Il n’a pas eu des funérailles grandioses, dignes des Buur Saloum. On comprend aisément le pourquoi. Il était musulman ; il a été à la Mecque. Oui parce que dans le Pencum Saloum nous savons vivre nos traditions tout en faisant la part des choses.

Cedo nous étions et Cedo nous sommes restés, car  respectant de manière stricte, les valeurs que nos ancêtres nous ont laissées : sagesse, ruse, puissance  en parole, honnêteté, franchise, loyauté, droiture, discrétion, adresse, courage, témérité, endurance, pénétrance et  prévoyance.

Et parce que nous  voulons perpétuer ces valeurs, Pencum Saloum doit vivre. Or pour qu’il vive il lui faut un Buur.

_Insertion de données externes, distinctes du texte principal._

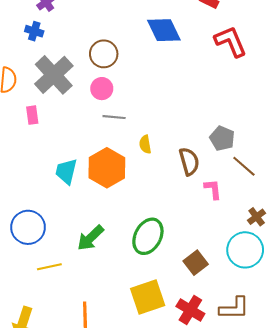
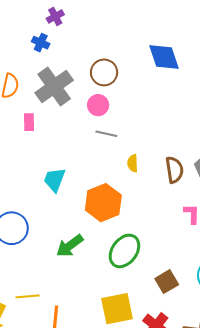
brown semicircle: (189, 161) -> (174, 170), moved
orange hexagon: (107, 168) -> (103, 203), moved
yellow line: (49, 267) -> (28, 296), moved

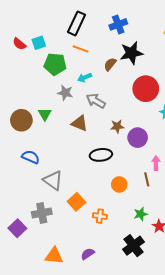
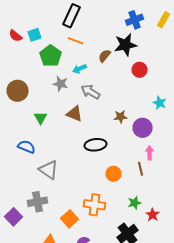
blue cross: (118, 24) -> (134, 20), moved
green pentagon: (55, 64) -> (50, 56), turned 30
red circle: (146, 89) -> (140, 70), moved, size x0.6
green triangle: (45, 114) -> (40, 118), moved
brown circle: (21, 120) -> (18, 91), moved
brown star: (117, 126) -> (120, 117), moved
purple circle: (138, 138) -> (142, 128), moved
orange square: (76, 202) -> (70, 219), moved
orange cross: (100, 216) -> (94, 205), size x1.5

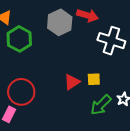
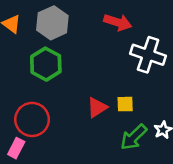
gray hexagon: (60, 22) -> (52, 23), moved
green hexagon: (19, 39) -> (46, 64), moved

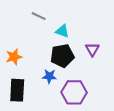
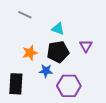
gray line: (39, 16) -> (25, 15), moved
orange star: (14, 57) -> (30, 53), moved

Voilà pour quoi nous allons vers le choix d’un nouveau Buur. Mais il y a lieu de préciser un certain nombre de choses qui régissent  le choix du Buur au Saloum.

Si nous publions cet article, c’est pour que nul n’en ignore. C’est surtout parce que nous avons lu dans un journal de la place un article  relatif à une pièce de théâtre  intitulé : «Damel Macodou Fall ou le parricide d’Etat.» Dans cet article, un passage nous a frappés. Lisons : «Un roi git sur son lit de mort. A ses côtés sa femme regrette de n’avoir pas eu une couche féconde. Bour Saloum meurt sans héritier, laissant vide le trône du Saloum.»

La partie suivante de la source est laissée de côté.